Пока я действительно поняла, что это не сон, а Павел, он прошел мимо нас, засунув руки в карманы, не глядя, и скрылся в темноте.
Потом мне и в самом деле часто снилось, как медленно и жутко — то из вагона поезда, то из толпы людей — выходит Павел, идет мимо меня и я хочу его позвать, но голоса нет. Медленно расступаются переплетенные ветви палисадника, и на скамейке оказывается Павел. Разрывается завеса музыки в зале ДК, и в рухнувшей на мою голову тишине стоит Павел. Иду среди старых, разваленных, поросших мхом могил, а из-за одной из них выходит Павел. Тьфу-тьфу, он жив, слава Богу, оба мы живы, кто где, кто как.
Раздавленная каменной плитой, я стояла, а Геннадий все еще обнимал меня. Через его плечо я смотрела в темноту, куда ушел Павел. Геннадий, понятно, тут ни при чем, но его бы я ни за что не вернула в этот город и даже в его собственную жизнь — пусть бы он родился на сто лет позже или раньше меня, хотя я знаю, не случись этого сдвига в моей жизни, требовательная любовь Павла явилась бы для нас обоих тяжелым испытанием, ведь в чем-то важном мы были совсем разные, несмотря на наше внешнее сходство, которое нас обманывало. А по совести, так я должна быть благодарна Геннадию, ведь из-за него у меня есть повод думать, что на свете есть любовь и у меня была когда-то ее огромная возможность.
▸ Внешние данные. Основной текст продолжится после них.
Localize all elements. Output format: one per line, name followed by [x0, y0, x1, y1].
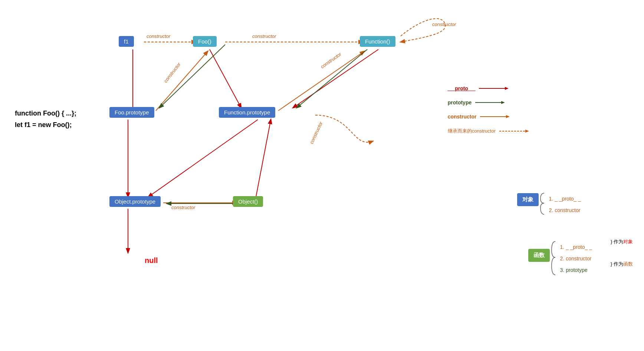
svg-line-3: [278, 51, 364, 111]
label-foo-function-constructor: constructor: [252, 33, 276, 39]
node-foo-prototype: Foo.prototype: [109, 107, 154, 118]
func-label-box: 函数: [528, 249, 550, 262]
legend-inherited-label: 继承而来的constructor: [448, 128, 496, 134]
code-block: function Foo() { ...}; let f1 = new Foo(…: [15, 108, 76, 130]
func-legend: 函数 1. _ _proto_ _ 2. constructor 3. prot…: [528, 241, 592, 276]
label-function-self-constructor: constructor: [432, 22, 456, 27]
label-diagonal-constructor: constructor: [309, 121, 324, 145]
node-f1: f1: [119, 36, 134, 47]
func-item-2: 2. constructor: [560, 253, 592, 264]
label-funcprototype-func1: constructor: [320, 51, 342, 69]
obj-legend: 对象 1. _ _proto_ _ 2. constructor: [517, 193, 581, 216]
obj-item-2: 2. constructor: [549, 205, 581, 216]
label-f1-foo-constructor: constructor: [147, 33, 170, 39]
label-fooprototype-foo: constructor: [162, 62, 181, 84]
node-foo: Foo(): [193, 36, 217, 47]
node-function-prototype: Function.prototype: [219, 107, 275, 118]
svg-marker-8: [501, 101, 505, 104]
legend-proto-label: _ _proto_ _: [448, 85, 476, 91]
null-label: null: [145, 256, 158, 265]
obj-item-1: 1. _ _proto_ _: [549, 193, 581, 205]
code-line1: function Foo() { ...};: [15, 108, 76, 119]
svg-marker-6: [505, 87, 509, 90]
func-item-3: 3. prototype: [560, 264, 592, 276]
obj-label-box: 对象: [517, 193, 539, 206]
code-line2: let f1 = new Foo();: [15, 119, 76, 131]
legend-constructor-label: constructor: [448, 114, 477, 120]
node-object-prototype: Object.prototype: [109, 196, 161, 207]
node-function: Function(): [360, 36, 395, 47]
func-item-1: 1. _ _proto_ _: [560, 241, 592, 253]
svg-marker-10: [506, 115, 510, 118]
legend-prototype-label: prototype: [448, 100, 472, 105]
label-objprototype-obj: constructor: [171, 205, 195, 210]
legend: _ _proto_ _ prototype constructor 继承而来的c…: [448, 85, 529, 134]
node-object: Object(): [233, 196, 263, 207]
svg-marker-12: [525, 130, 529, 133]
Но, несмотря на то, что я это понимаю, Геннадия я бы не вернула в этот город, хоть он был здесь тогда и сейчас где-то есть, как я и Павел, — все мы где-то есть, живем, работаем, числимся, кто где, кто как, но в общем довольно сносно, как все.
Музыка
Вероника была худой, болезненной девочкой с таким странным выражением глаз, что про нее говорили: спит наяву. У нее было искривление позвоночника, и это обстоятельство вырвало ее из веселого круга товарищей и вынудило подружиться с совсем другими мальчиками и девочками, с которыми она лежала в больнице на вытяжении, заказывала корсеты в ортопедическом предприятии и консультировалась у врачей. Когда это обнаружилось, мать забрала ее из музыкальной школы. Вероникины новые товарищи по несчастью находились в разной стадии болезни: одна девочка была горбата — очень начитанная девочка, добрая душа, умница; другая наоборот — у нее был сколиоз только первой-второй степени, ерунда сущая, по мнению Вероники. Это была весьма благополучная девочка, хотя ее родители совершенно спали с лица от горя. Вероникина же третья степень, при которой обычно предлагали операцию, казалась им верхом бедствия. Вероника носила корсет и ортопедическую обувь, так как у нее одна ножка была короче другой, делала зарядку на шведской стенке, три месяца в году лежала в больнице на вытяжении и знала, что ей надо во что бы то ни стало продержаться в своей третьей степени аж до восемнадцати лет, пока кости не затвердеют и горб уже не вырастет. В то время у нее просто выступала лопатка, это было не так уж заметно непосвященным. Но до восемнадцати было еще плыть и плыть, пока ей было только пятнадцать, и летом ее отправили в санаторий, в Нальчик, на двадцать восемь дней набраться жизненных сил и отдохнуть.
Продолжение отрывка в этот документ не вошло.